#### [Exercise goal]
With the line containing "Gaujmaļi, Pūpoli ja" as the starting point, output the remaining lines of the data exactly as they are, through the last.
[Opening Listed entries section]
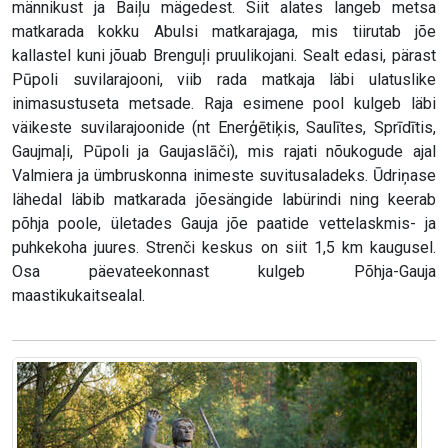
männikust ja Baiļu mägedest. Siit alates langeb metsa
matkarada kokku Abulsi matkarajaga, mis tiirutab jõe
kallastel kuni jõuab Brenguļi pruulikojani. Sealt edasi, pärast
Pūpoli suvilarajooni, viib rada matkaja läbi ulatuslike
inimasustuseta metsade. Raja esimene pool kulgeb läbi
väikeste suvilarajoonide (nt Enerģētiķis, Saulītes, Sprīdītis,
Gaujmaļi, Pūpoli ja Gaujaslāči), mis rajati nõukogude ajal
Valmiera ja ümbruskonna inimeste suvitusaladeks. Ūdriņase
lähedal läbib matkarada jõesängide labürindi ning keerab
põhja poole, ületades Gauja jõe paatide vettelaskmis- ja
puhkekoha juures. Strenči keskus on siit 1,5 km kaugusel.
Osa päevateekonnast kulgeb Põhja-Gauja
maastikukaitsealal.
[Closing Listed entries section]
#### [Task output]
Gaujmaļi, Pūpoli ja Gaujaslāči), mis rajati nõukogude ajal
Valmiera ja ümbruskonna inimeste suvitusaladeks. Ūdriņase
lähedal läbib matkarada jõesängide labürindi ning keerab
põhja poole, ületades Gauja jõe paatide vettelaskmis- ja
puhkekoha juures. Strenči keskus on siit 1,5 km kaugusel.
Osa päevateekonnast kulgeb Põhja-Gauja
maastikukaitsealal.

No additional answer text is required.